Data queries and the volume of projects are also being compromised due to these costs. Nearly half of the enterprises (48 per cent) in the SQream study admitted to reducing the complexity of queries to manage analytics costs, particularly concerning cloud resources and compute loads. Meanwhile, 46 per cent are limiting AI-powered projects due to cost.
But the cost crunch extends beyond vendor pricing. Leff explained that businesses often do not thoroughly analyze which in-house IT assets would benefit from cloud migration.
“Cost is a major factor in project failures because expenses often escalate during experimentation. It’s not that machine learning architecture fails, rather management chooses to halt investment when costs spiral.
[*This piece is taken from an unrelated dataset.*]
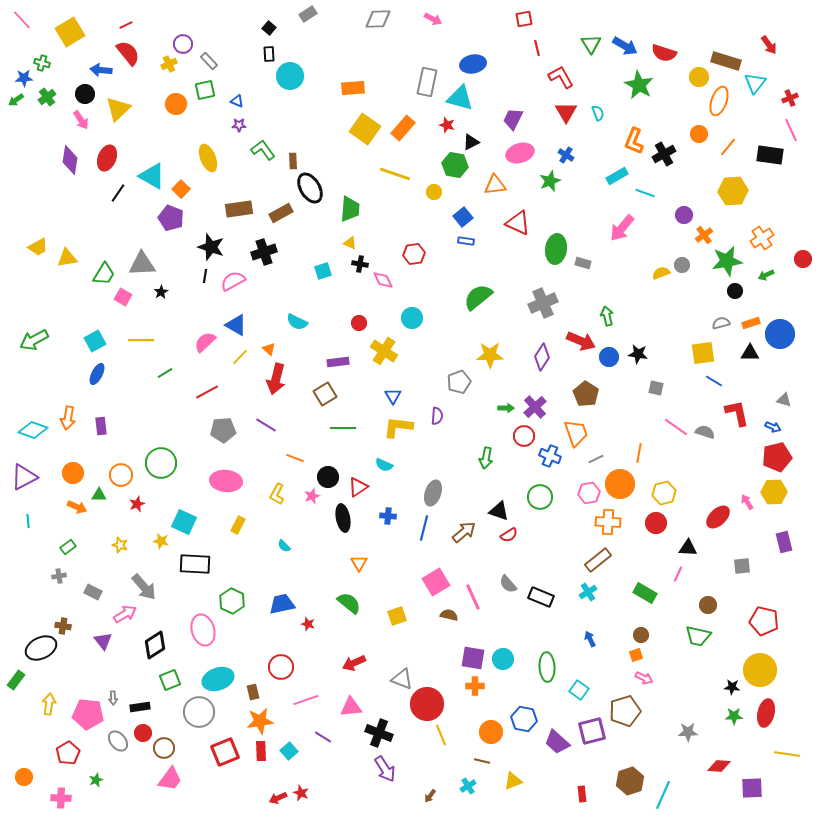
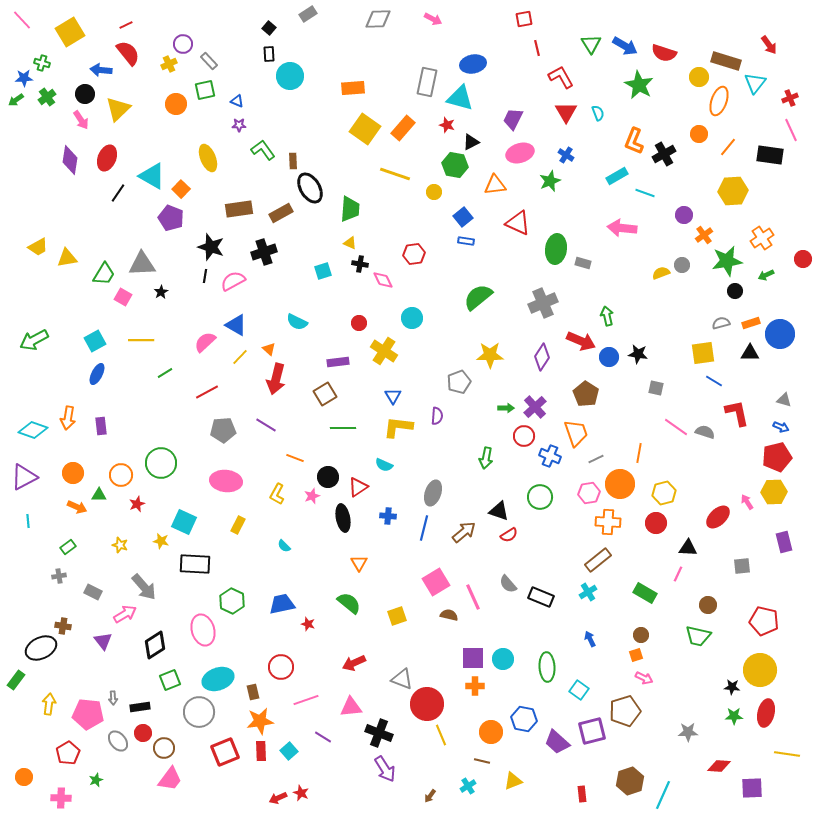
pink arrow at (622, 228): rotated 56 degrees clockwise
blue arrow at (773, 427): moved 8 px right
purple square at (473, 658): rotated 10 degrees counterclockwise
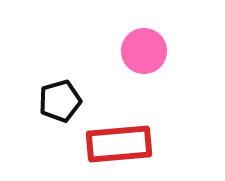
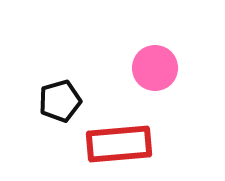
pink circle: moved 11 px right, 17 px down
Time to value is crucial, and experimenting often leads to high costs due to the size and complexity of modern data,” she added.
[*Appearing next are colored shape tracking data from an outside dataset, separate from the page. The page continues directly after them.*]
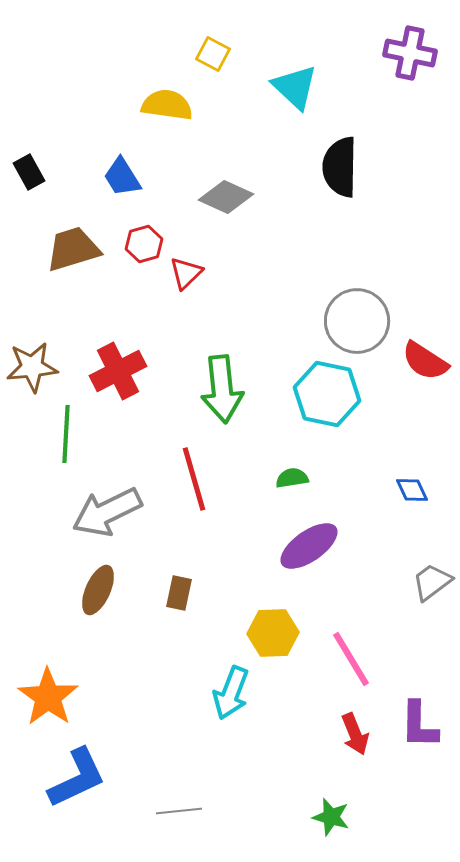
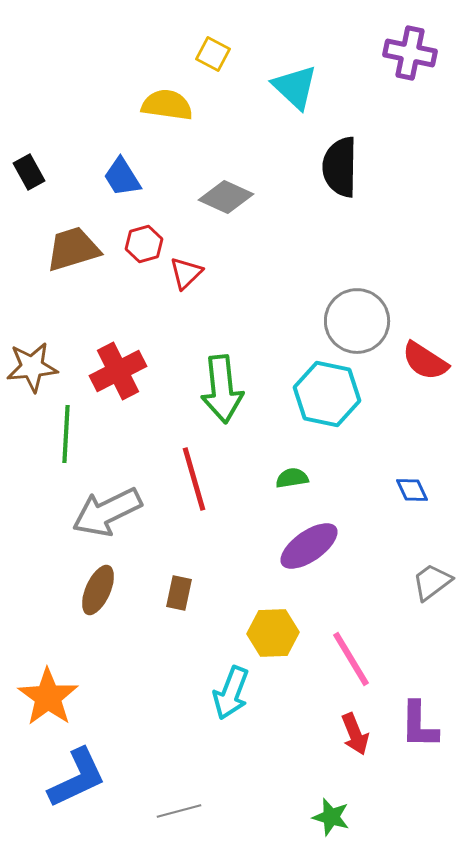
gray line: rotated 9 degrees counterclockwise
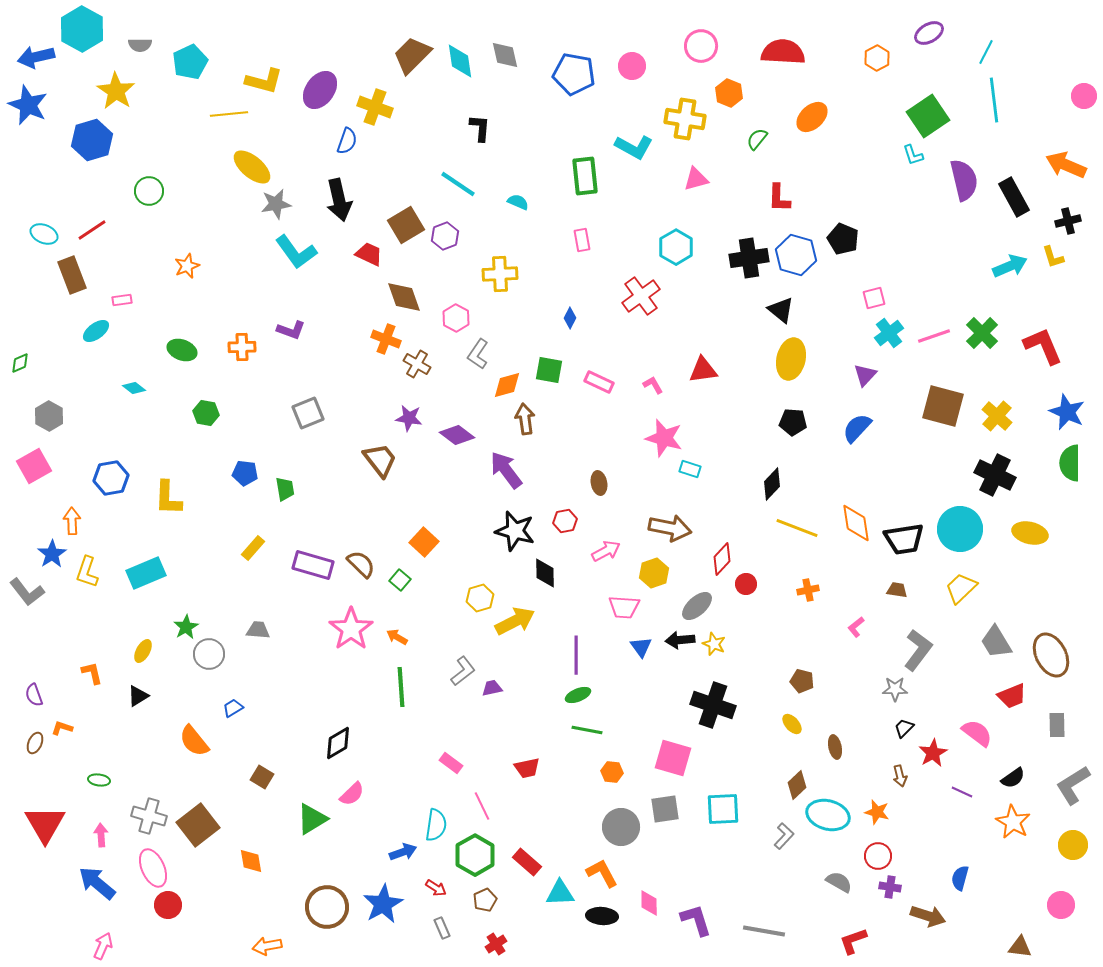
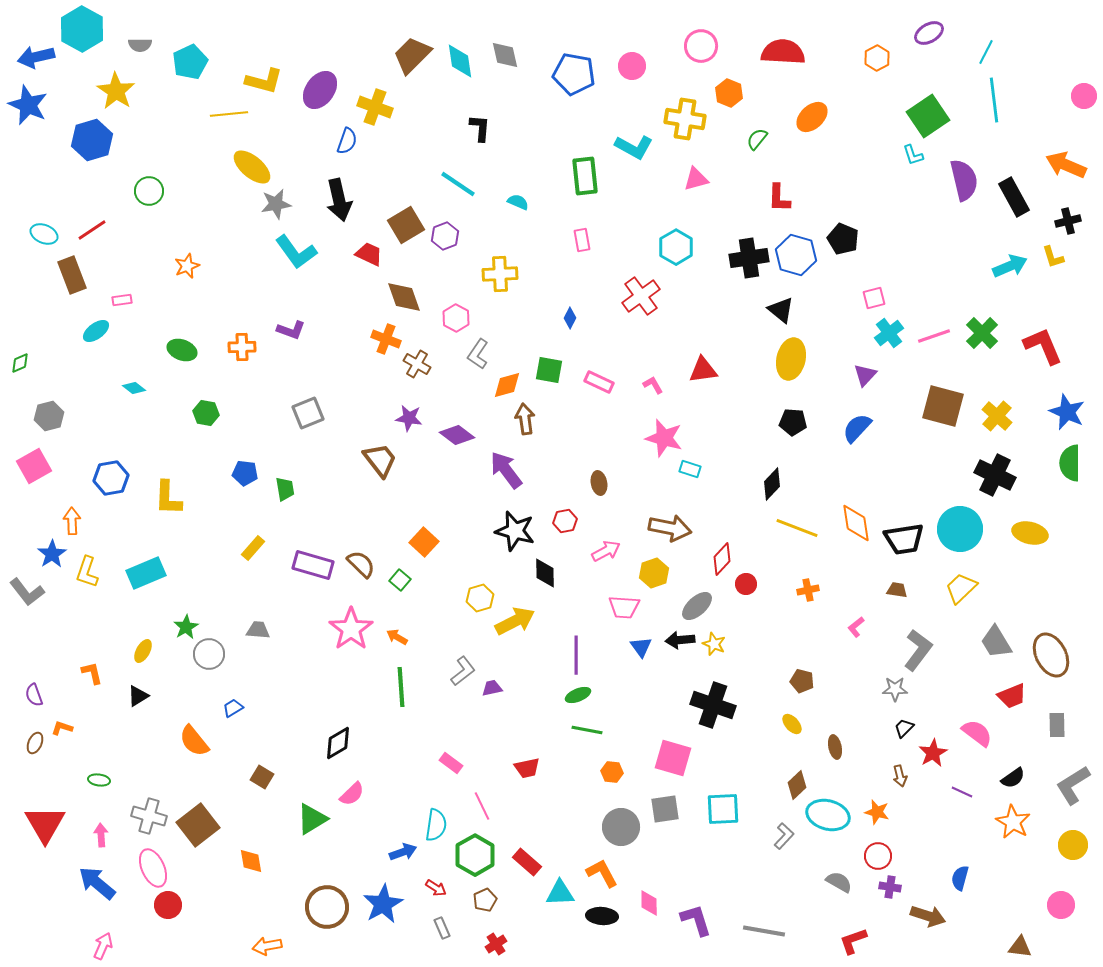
gray hexagon at (49, 416): rotated 16 degrees clockwise
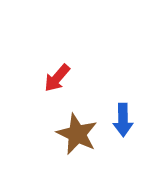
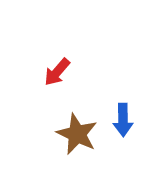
red arrow: moved 6 px up
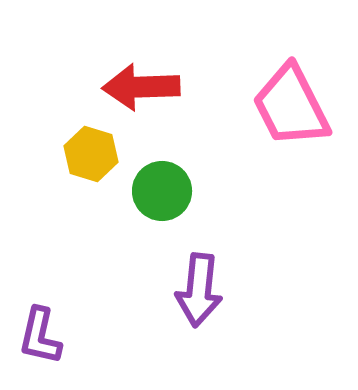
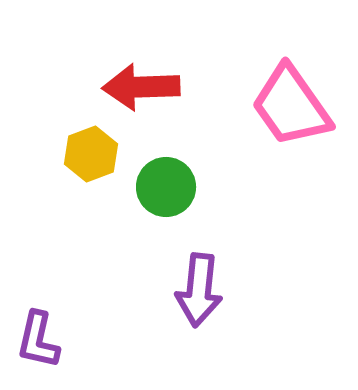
pink trapezoid: rotated 8 degrees counterclockwise
yellow hexagon: rotated 22 degrees clockwise
green circle: moved 4 px right, 4 px up
purple L-shape: moved 2 px left, 4 px down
Regarding data preparation, a third of the companies surveyed (33 per cent) said they are using 5-10 solutions/platforms, making this task extremely complicated. Using different tools by several users in parallel can be problematic, as finding bottlenecks and analyzing processes is more difficult.
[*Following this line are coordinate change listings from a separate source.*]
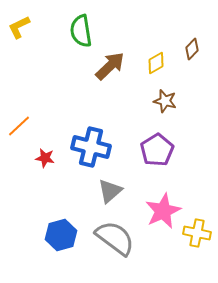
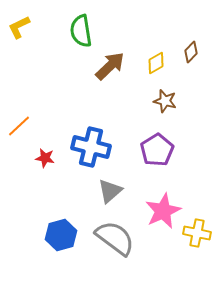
brown diamond: moved 1 px left, 3 px down
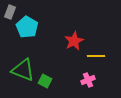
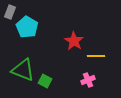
red star: rotated 12 degrees counterclockwise
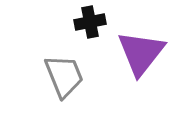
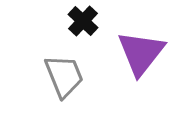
black cross: moved 7 px left, 1 px up; rotated 36 degrees counterclockwise
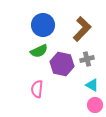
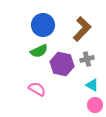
pink semicircle: rotated 114 degrees clockwise
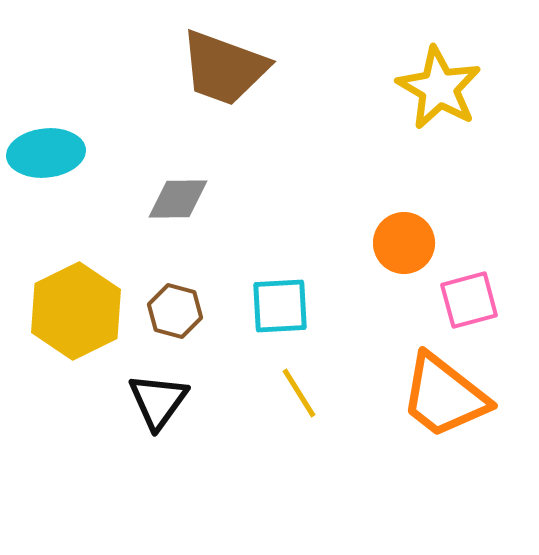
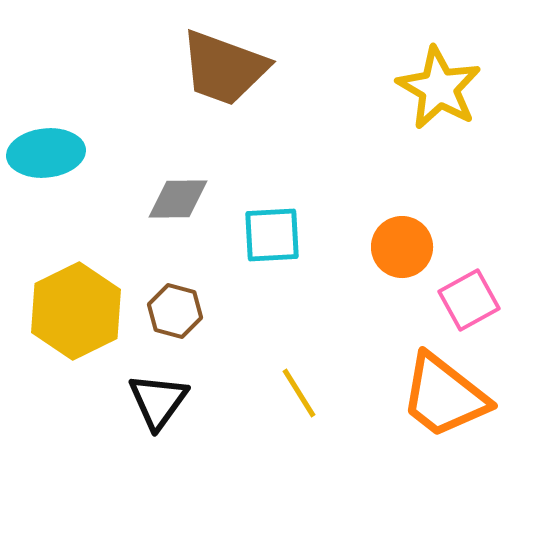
orange circle: moved 2 px left, 4 px down
pink square: rotated 14 degrees counterclockwise
cyan square: moved 8 px left, 71 px up
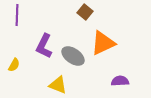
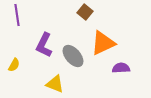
purple line: rotated 10 degrees counterclockwise
purple L-shape: moved 1 px up
gray ellipse: rotated 15 degrees clockwise
purple semicircle: moved 1 px right, 13 px up
yellow triangle: moved 3 px left, 1 px up
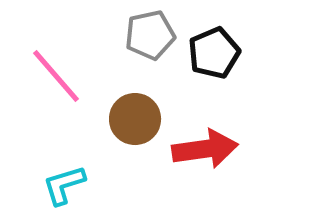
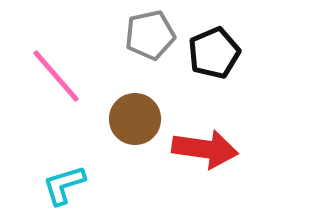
red arrow: rotated 16 degrees clockwise
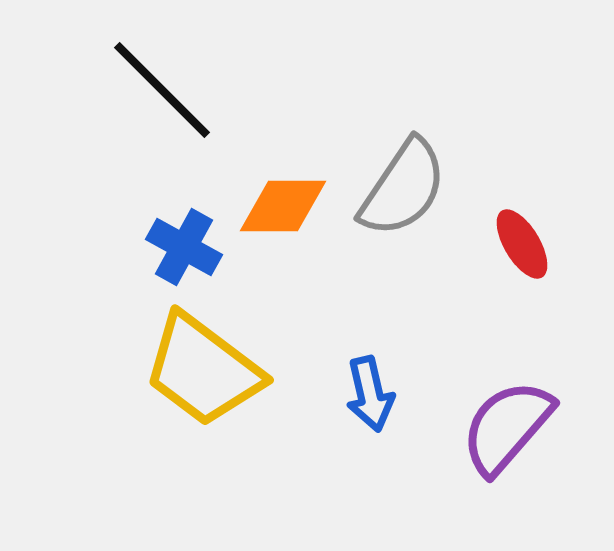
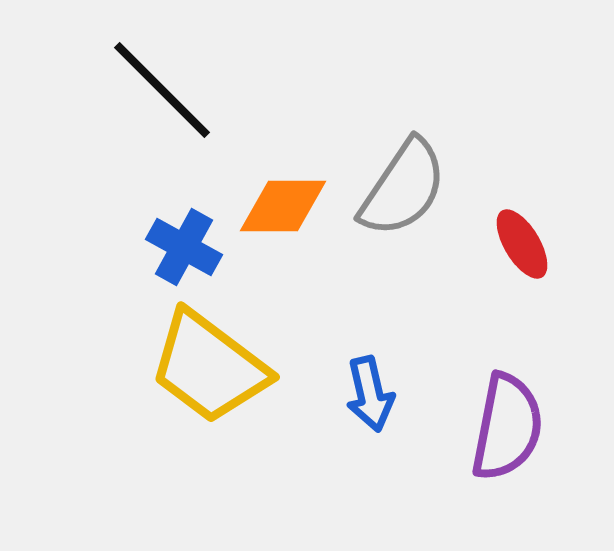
yellow trapezoid: moved 6 px right, 3 px up
purple semicircle: rotated 150 degrees clockwise
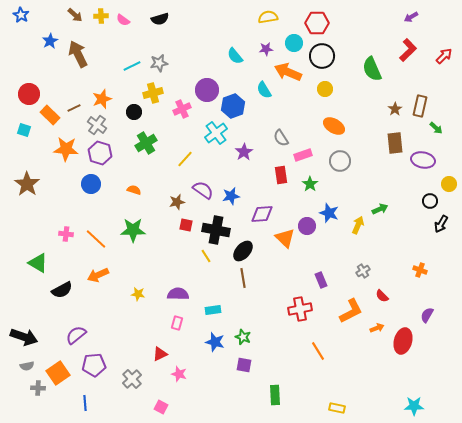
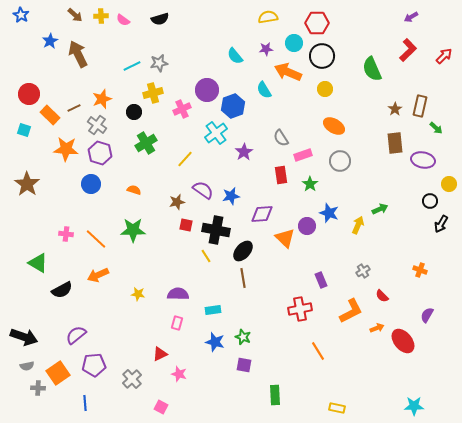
red ellipse at (403, 341): rotated 55 degrees counterclockwise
“The data center ecosystem, built on 40-year-old technology, needs modernization. Sticking with outdated methods is not the solution. Instead, companies should explore innovative approaches to avoid letting costs and data limitations restrict their analytics capabilities,” Leff said. “Tools like NVIDIA Rapids are valuable but require developer skills, highlighting the need for more accessible solutions. Companies must challenge the status quo and seek better options to overcome current constraints.”
As companies navigate market disruptions caused by generative AI and the rise of large language models (LLMs), the explosion in data volume and complexity makes ML technologies essential for market competitiveness. Limiting data queries for AI systems to manage costs results in superficial insights, leading to premature project termination. Ninety-two percent of companies in the study said they are actively working to “rightsize” their cloud spending on analytics to better align with their budgets.
Leff explained that GPU acceleration, despite perceptions of high expense, can reduce costs significantly while speeding up processing. The solution provides benefits of the cloud with right-sized parallel processing resources and a flexible pay-as-you-go pricing option for agility and simplified management of the cloud. Enterprises can rent the GPU resources they need and later automatically scale on-demand.
“NCBA, a large online bank with up to 60 million daily users, initially took 37 hours to update their marketing models with daily click data. Despite optimizing their queries and exploring expensive hardware solutions, this delay left them unable to use data strategically. When they turned to GPU acceleration, it helped reduce their data pipeline cycle time to just seven hours, enabling them to update models rapidly each day,” she added.
Leff emphasized that companies must think proactively and push the boundaries of what’s possible. The rapid evolution of generative AI highlights that current data strategies may not be sufficient. She predicted that the next two years would bring dramatic changes within the IT sector.
“We must envision and prepare for a future where data grows and queries become more complex, but outdated limitations are removed. Embracing new methods such as GPU acceleration can unlock significant value, and those who act quickly will reap the rewards,” she said.